Task requirements:
For the data below, work out the number of lines containing the string "David" and answer with that number only.

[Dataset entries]
■ ■ ■ ■
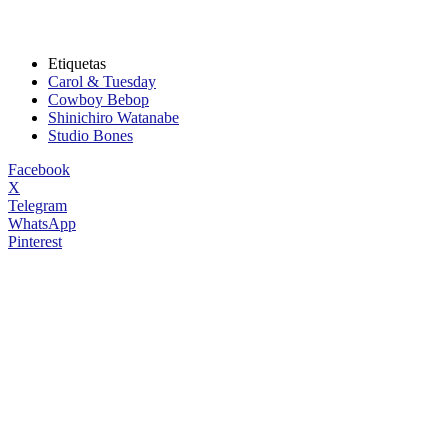
Etiquetas
Carol & Tuesday
Cowboy Bebop
Shinichiro Watanabe
Studio Bones
Facebook
X
Telegram
WhatsApp
Pinterest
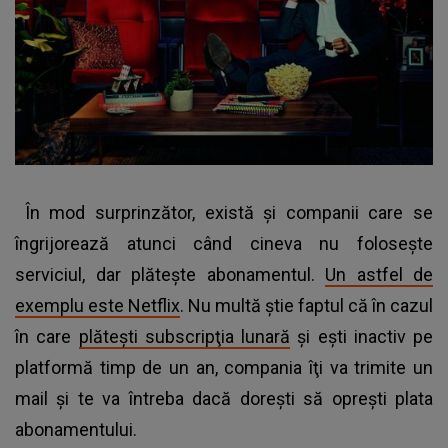
În mod surprinzător, există şi companii care se
îngrijorează atunci când cineva nu foloseşte
serviciul, dar plăteşte abonamentul.
Un astfel de
exemplu este Netflix
. Nu multă ştie faptul că în cazul
în care
plăteşti subscripţia lunară
şi eşti inactiv pe
platformă timp de un an, compania îţi va trimite un
mail şi te va întreba dacă doreşti să opreşti plata
abonamentului.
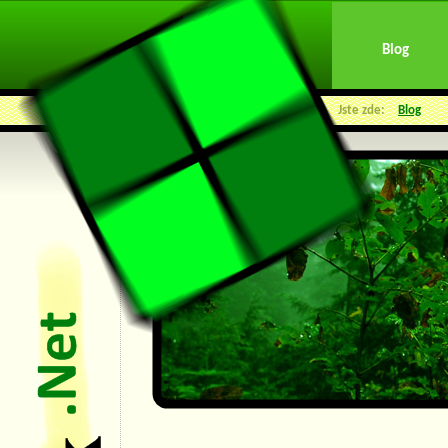
Blog
Jste zde:
Blog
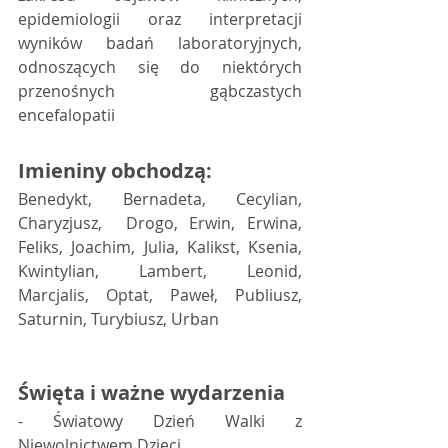
epidemiologii oraz interpretacji 
wyników badań laboratoryjnych,  
odnoszących się do niektórych 
przenośnych gąbczastych 
encefalopatii 
Imieniny obchodzą:
Benedykt, Bernadeta, Cecylian, 
Charyzjusz,  Drogo, Erwin, Erwina, 
Feliks, Joachim, Julia, Kalikst, Ksenia,  
Kwintylian, Lambert, Leonid, 
Marcjalis, Optat, Paweł, Publiusz,  
Saturnin, Turybiusz, Urban 
Święta i ważne wydarzenia
- Światowy Dzień Walki z 
Niewolnictwem Dzieci 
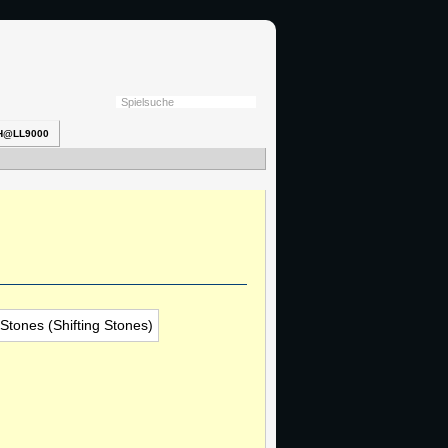
H@LL9000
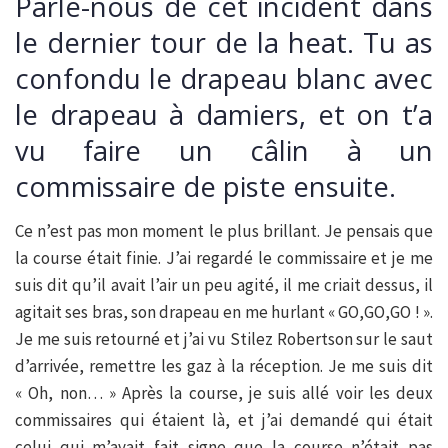
Parle-nous de cet incident dans
le dernier tour de la heat. Tu as
confondu le drapeau blanc avec
le drapeau à damiers, et on t’a
vu faire un câlin à un
commissaire de piste ensuite.
Ce n’est pas mon moment le plus brillant. Je pensais que
la course était finie. J’ai regardé le commissaire et je me
suis dit qu’il avait l’air un peu agité, il me criait dessus, il
agitait ses bras, son drapeau en me hurlant « GO,GO,GO ! ».
Je me suis retourné et j’ai vu Stilez Robertson sur le saut
d’arrivée, remettre les gaz à la réception. Je me suis dit
« Oh, non… » Après la course, je suis allé voir les deux
commissaires qui étaient là, et j’ai demandé qui était
celui qui m’avait fait signe que la course n’était pas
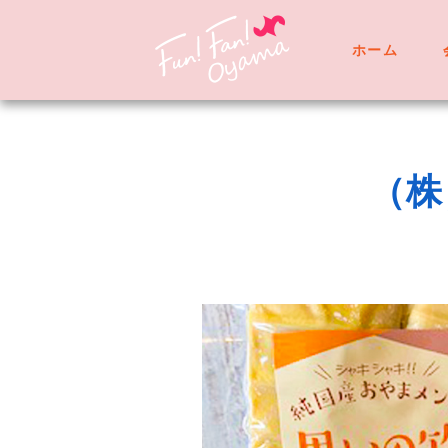
ホーム
（株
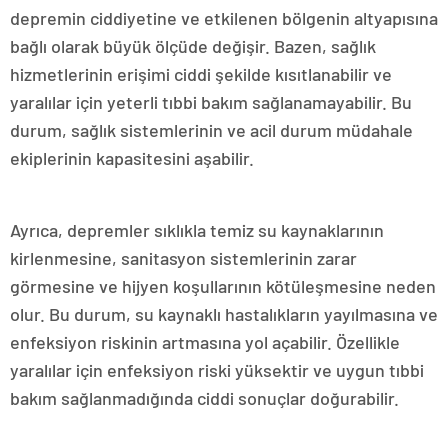
depremin ciddiyetine ve etkilenen bölgenin altyapısına
bağlı olarak büyük ölçüde değişir. Bazen, sağlık
hizmetlerinin erişimi ciddi şekilde kısıtlanabilir ve
yaralılar için yeterli tıbbi bakım sağlanamayabilir. Bu
durum, sağlık sistemlerinin ve acil durum müdahale
ekiplerinin kapasitesini aşabilir.
Ayrıca, depremler sıklıkla temiz su kaynaklarının
kirlenmesine, sanitasyon sistemlerinin zarar
görmesine ve hijyen koşullarının kötüleşmesine neden
olur. Bu durum, su kaynaklı hastalıkların yayılmasına ve
enfeksiyon riskinin artmasına yol açabilir. Özellikle
yaralılar için enfeksiyon riski yüksektir ve uygun tıbbi
bakım sağlanmadığında ciddi sonuçlar doğurabilir.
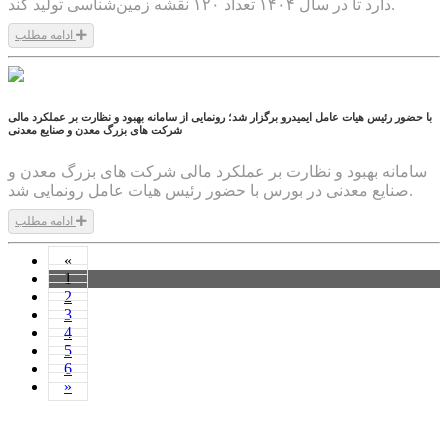
دارد تا در سال ۱۴۰۴ تعداد ۱۲۰ نقشه زمین‌شناسی تولید کند.
ادامه مطلب
1404/05/11
با حضور رئیس هیات عامل ایمیدرو برگزار شد؛ رونمایی از سامانه بهبود و نظارت بر عملکرد مالی
شرکت های بزرگ معدن و صنایع معدنی
سامانه بهبود و نظارت بر عملکرد مالی شرکت های بزرگ معدن و
صنایع معدنی در بورس با حضور رئیس هیات عامل رونمایی شد.
ادامه مطلب
1404/05/05
«
1
2
3
4
5
6
»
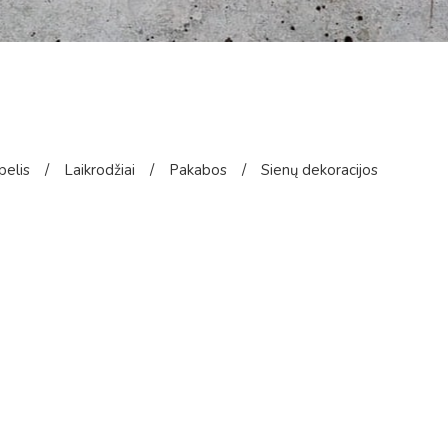
pelis
/
Laikrodžiai
/
Pakabos
/
Sienų dekoracijos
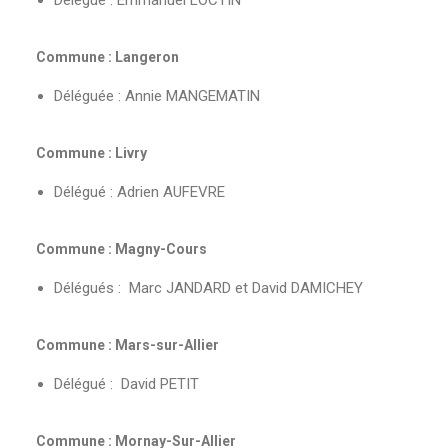
Délégué : Emmanuel LOCTIN
Commune : Langeron
Déléguée : Annie MANGEMATIN
Commune : Livry
Délégué : Adrien AUFEVRE
Commune : Magny-Cours
Délégués : Marc JANDARD et David DAMICHEY
Commune : Mars-sur-Allier
Délégué : David PETIT
Commune : Mornay-Sur-Allier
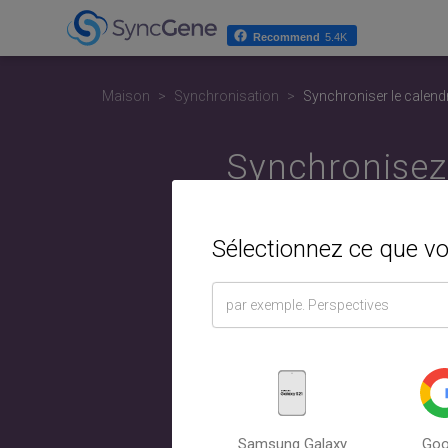
Recommend
5.4K
Maison
Synchronisation
Synchroniser le calendr
Synchronisez 
ou un télé
Sélectionnez ce que v
Sélectionn
Calendri
entre l'o
Samsung Galaxy
Goo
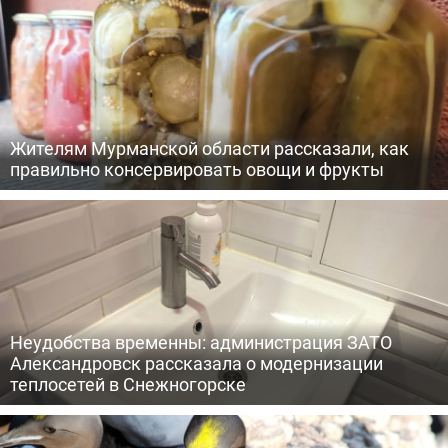
Жителям Мурманской области рассказали, как
правильно консервировать овощи и фрукты
Неудобства временны: администрация ЗАТО
Александровск рассказала о модернизации
теплосетей в Снежногорске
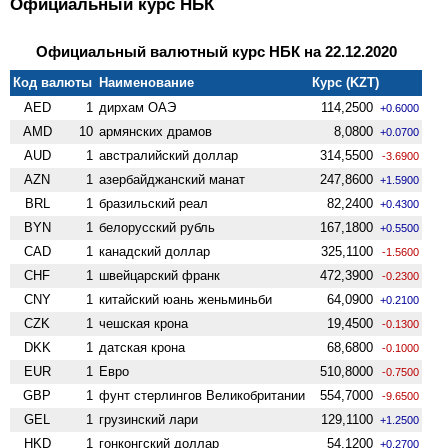
Официальный курс НБК
Официальный валютный курс НБК на 22.12.2020
Код валюты
Наименование
Курс (KZT)
AED
1
дирхам ОАЭ
114,2500
+0.6000
AMD
10
армянских драмов
8,0800
+0.0700
AUD
1
австралийский доллар
314,5500
-3.6900
AZN
1
азербайджанский манат
247,8600
+1.5900
BRL
1
бразильский реал
82,2400
+0.4300
BYN
1
белорусский рубль
167,1800
+0.5500
CAD
1
канадский доллар
325,1100
-1.5600
CHF
1
швейцарский франк
472,3900
-0.2300
CNY
1
китайский юань женьминьби
64,0900
+0.2100
CZK
1
чешская крона
19,4500
-0.1300
DKK
1
датская крона
68,6800
-0.1000
EUR
1
Евро
510,8000
-0.7500
GBP
1
фунт стерлингов Велико­британии
554,7000
-9.6500
GEL
1
грузинский лари
129,1100
+1.2500
HKD
1
гонконгский доллар
54,1200
+0.2700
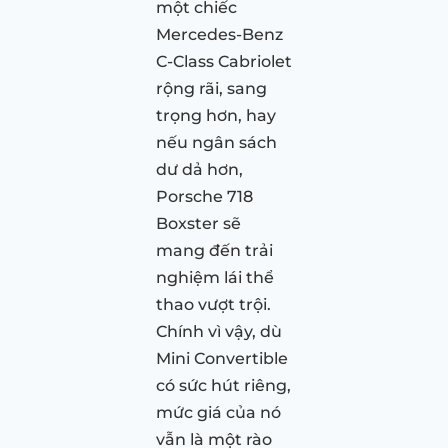
một chiếc
Mercedes-Benz
C-Class Cabriolet
rộng rãi, sang
trọng hơn, hay
nếu ngân sách
dư dả hơn,
Porsche 718
Boxster sẽ
mang đến trải
nghiệm lái thể
thao vượt trội.
Chính vì vậy, dù
Mini Convertible
có sức hút riêng,
mức giá của nó
vẫn là một rào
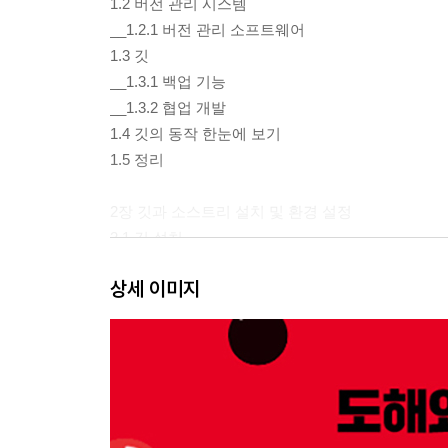
1.2 버전 관리 시스템
__1.2.1 버전 관리 소프트웨어
1.3 깃
__1.3.1 백업 기능
__1.3.2 협업 개발
1.4 깃의 동작 한눈에 보기
1.5 정리
2장 깃과 소스트리 설치 및 환경 설정
2.1 깃 설치
__2.1.1 윈도에서 설치
상세 이미지
__2.1.2 리눅스에서 설치
__2.1.3 macOS에서 설치
2.2 소스트리 설치
__2.2.1 설치 파일 내려받기
__2.2.2 설치
2.3 첫 번째 깃 실행
__2.3.1 터미널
■ ■ ■ ■
Solution to this exercise:
2